A few of the inhabitants of the town. The second photo is soft unfortunately. Sigh... it is one of the photos which made it painfully clear to me that I really needed to get to know my then relatively new DSLR better.

By the way, this might interest those who like history. It is said that General Fu Youde met a 10-year-old boy in Yunnan and was so impressed with his intelligence and courage that he took him. After the boy's castration, Fu Youde placed him in Prince Zhu Di's residence to serve as a eunuch. Prince Zhu Di later became Emperor Yongle, the third Ming emperor, and the boy named Ma Sanbao will grow up to be one of the most famous of all naval explorers, Zheng He.


A little plot of vegetables grow in the ancient town.

Now that I've been to an ancient town in Sichuan, I can truly appreciate the ancient towns I visited in Guizhou. Unlike, Jinli Street and Luodai Ancient Town in Sichuan, Tianlong Tunbao and the Qingyan Ancient Town, which I'll come to in a later Guizhou entry, these old towns in Guizhou still feel and look like charming old towns. Even though the Tianlong Tunbao experience wasn't as good as the Qingyan Ancient Town experience, that had more to do with the large crowd that was there the day I was there and much less to do with the town itself.

The day that I was there, a news crew from the local Guizhou TV station was there to shoot video of us.
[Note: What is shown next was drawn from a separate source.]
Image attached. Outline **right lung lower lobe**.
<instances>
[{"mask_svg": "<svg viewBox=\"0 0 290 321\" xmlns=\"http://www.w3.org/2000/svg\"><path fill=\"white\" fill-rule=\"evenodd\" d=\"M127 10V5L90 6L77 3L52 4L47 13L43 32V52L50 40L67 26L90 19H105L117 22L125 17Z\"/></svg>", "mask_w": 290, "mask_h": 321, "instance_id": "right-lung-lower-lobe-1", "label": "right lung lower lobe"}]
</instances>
Apparently, one of the young women who works as a tour ambassador in Tianlong Tunbao Ancient Town had just won a nationwide contest and the TV station was there to shoot her at work and to do a few interviews with some of the Singaporean tourists in our group.
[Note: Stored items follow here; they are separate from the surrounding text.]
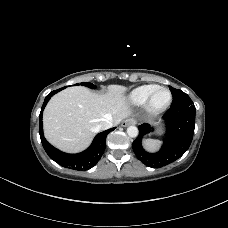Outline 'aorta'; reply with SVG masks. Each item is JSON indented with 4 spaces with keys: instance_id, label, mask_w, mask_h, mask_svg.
Listing matches in <instances>:
<instances>
[{
    "instance_id": "obj_1",
    "label": "aorta",
    "mask_w": 228,
    "mask_h": 228,
    "mask_svg": "<svg viewBox=\"0 0 228 228\" xmlns=\"http://www.w3.org/2000/svg\"><path fill=\"white\" fill-rule=\"evenodd\" d=\"M138 133H139V131L136 126L132 125L127 128V134L129 137L135 138L138 136Z\"/></svg>"
}]
</instances>
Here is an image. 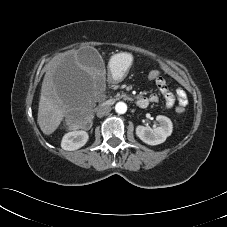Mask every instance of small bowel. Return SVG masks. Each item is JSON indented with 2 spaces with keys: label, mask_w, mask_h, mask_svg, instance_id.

The camera man and the assistant of the main tour ambassador for our group during our visit.

Unfortunately for us, the poor crew and the young tour ambassador, our group of 70 was just too large and it didn't help that another large group from Guangdong was also there and soon the crowd just swelled till it was too big for the young tour ambassador and her assistant to handle. The streets were also rather narrow and there were several points of interest and it soon became impossible for the two young women to hold the attention of so many people. It was a pity as I really did want to know what they had to say but I simply couldn't keep up. I also found it hard to take photos as the large crowd and the fact that we had to keep moving to keep up with the schedule kind of put me out of the mood. Yes, yes... I'm a fusspot, I really don't like being rushed when I shoot and I can take a long time when I shoot. =)
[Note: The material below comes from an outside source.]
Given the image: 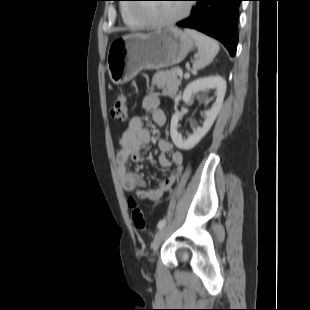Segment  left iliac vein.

Anyway, I'm sure the TV crew got their footage and I know they did interview several people in my tour group, so they got their story. I'm not sure if I'm the final cut on TV since I never saw that news story but it was fun nonetheless to watch the news crew at work.


The tour ambassador gives us a little introduction to Dixi and then the performance itself.

The climax of this visit to Tianlong Tunbao Ancient Town was a Dixi (also click here) aka "earth opera" performance. Dixi is considered one of the oldest operas in the world and is also considered the fore-bearer of many forms of traditional Chinese opera, including Peking Opera. Dixi is very energetic and the performance we watched, although short, included tons of fighting and was quite entertaining.


A tree grows through the roof of this house and innovative use of half a plastic bottle as a grease-catcher.

After watching the Dixi performance, we said goodbye to the news crew and the tour ambassadors and made our way to the little restaurant in Tianlong Tunbao where we had our lunch before leaving for a visit to Tiantai Mountain in the afternoon.

That's it for now. In my next entry on Guizhou, I'll talk about Tiantai Mountain and a little mishap that led to a not very exciting visit to Hongfeng Lake.